Ah, j’oubliais un « détail » : le technicien aurait dû être deux. En effet, son
collègue ayant eu un empêchement, il n’avait pu être sur place à 8. Il était prévu qu’il le rejoindrait et devait le rejoindre une à deux heures plus tard au plus tard. Or, vers 10h30, on
l’attendait toujours, et pour cause : c’est ce deuxième technicien qui avait la Livebox et le décodeur TV !…
Le premier technicien, quant à lui, n’avait que le boîtier qui permet de relier la fibre à la
box. Bref, on a attendu une bonne heure et demie avant qu’il appelle au secours un troisième type, qui a pu venir vers 12h45, armé de la
Livebox et du décodeur. Le temps d’installer tout ça, je leur ai demandé de bien vouloir configurer le wifi sur mon ordinateur portable (c’est compris
dans l’installation). Or, après quinze minutes de tentatives diverses, ils avaient juste réussi à déclencher un BSOD…
Maintenant que c’est fait, je suis très contente de la fibre. Effectivement, un fichier de 700 Mo se télécharge
en une dizaine de minutes. C’est très fluide par Ethernet, forcément ; par wifi ça fonctionne assez bien aussi, bien que le débit soit très aléatoire sur certains de nos ordinateurs.
Le seul problème, c’est qu’Orange a bridé pas mal de sites de téléchargement, dont Megaupload. Ce qui, au
demeurant, pose la question de la neutralité du net (pourquoi ne pas bloquer, de façon totalement arbitraire, certains sites politiques, par exemple ?).
Et puis, niveau service client, réponse aux questions, et installation, cela n’a pas été à la hauteur de mes
attentes. Toujours un peu le sentiment que c’est au consommateur de recouper les informations, de demander autour de lui, de rappeler plusieurs fois le service client Orange pour tenter de parler
à plusieurs téléconseillers et ainsi, d’obtenir une partie de la Vérité.

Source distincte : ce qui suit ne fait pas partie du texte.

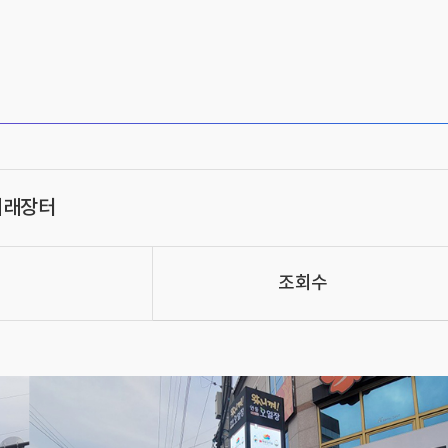
거래장터
조회수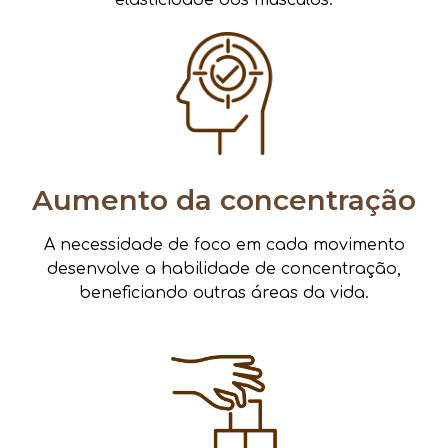
elasticidade dos músculos.
Aumento da concentração
A necessidade de foco em cada movimento
desenvolve a habilidade de concentração,
beneficiando outras áreas da vida.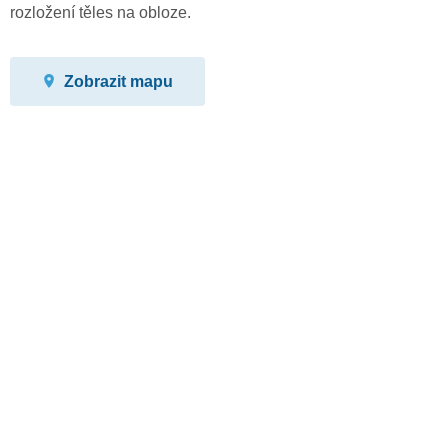
rozložení těles na obloze.
Zobrazit mapu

En outre, j’attends toujours le remboursement de 100€ qui m’est dû parce que j’étais déjà cliente
Orange mobile quand j’ai souscrit à la fibre Orange. Quant à la seconde ODR, je n’ai pu en profiter car il m’a été impossible de retrouver le PDF sur le site d’Orange, parce que, bien sûr, je
n’ai jamais reçu les formulaires que le premier téléconseiller m’avait promis de m’envoyer par la Poste.